“I know that atmosphere of the Parisian apartment building with the twin menaces of the concierge on the ground floor and the landlord upstairs.”
– Roman Polanski
The house itself was fine, we met the landlady who showed us around, but we had to meet her husband that evening and pass inspection. Landlady is a Swedish woman, a bit harried, and perpetually busy working on her various properties. I’m not sure what I was expecting her to be married to, but it certainly wasn’t a short Brazilian man who answered the door wearing board shorts and nothing else.
Landlord then spend the better part of two hours trying to scare us out of renting with emphasis on how strict he was with cleaning, and tales of how he’d tossed various Germans, French, but mostly American students out on their ear for failing to clean the house to his draconian expectations.

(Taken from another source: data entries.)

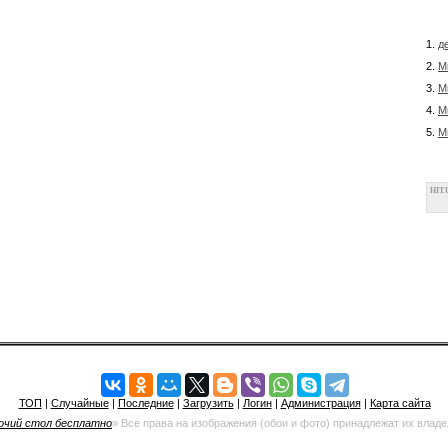
1.
д
2.
М
3.
М
4.
М
5.
М
HIT.
ТОП
|
Случайные
|
Последние
|
Загрузить
|
Логин
|
Администрация
|
Карта сайта
очий стол бесплатно
» Все права на изображения (обои и фото) принадлежат их влад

He hated Americans! Every American renter he’d ever had was awful and destructive.
J. and I assured him calmly we’d do our best to change his opinion of American tenants.
But look! He dragged us to the bathroom where he shoved the corroded remains of a bathtub tap beneath our noses. The water here was practically acid! And if you didn’t scrub the whole bathroom down after a shower, the mold would grow overnight, smother you, and you would die. Surely we would reconsider living in such a place.
Not at all we said pleasantly, making a mental note to rely on bottled water for drinking.
While we were waiting, three other potential renters turned up and we had to move fast to assure him that we wanted the place while he
threatened teased us with the possibility that maybe he would just rent it to someone else instead, ha! Half an hour later we’d convinced him we were serious, and half an hour after that the papers were signed.
Immediately, Landlord became the soul of amiability. He and Landlady regaled us with tales of their travels and adventures, with heavy emphasis on more cleaning and domestic disasters. By nearly 10pm we were fast friends.
And I’m insanely jealous that J. gets to listen to all of Landlord’s stories while I’m stuck back in the US because I’m sure if I could turn anyone into a book, it’s this guy. He has engaged in such epic housing battles that the council knows him by name. He single handedly was responsible for the crackdown on prostitution in the Brazilian quarter. A scooter he once owned was suspected to have been used in a murder mere days after he sold it. You can’t make this stuff up, I just want to follow him around all day with a voice recorder!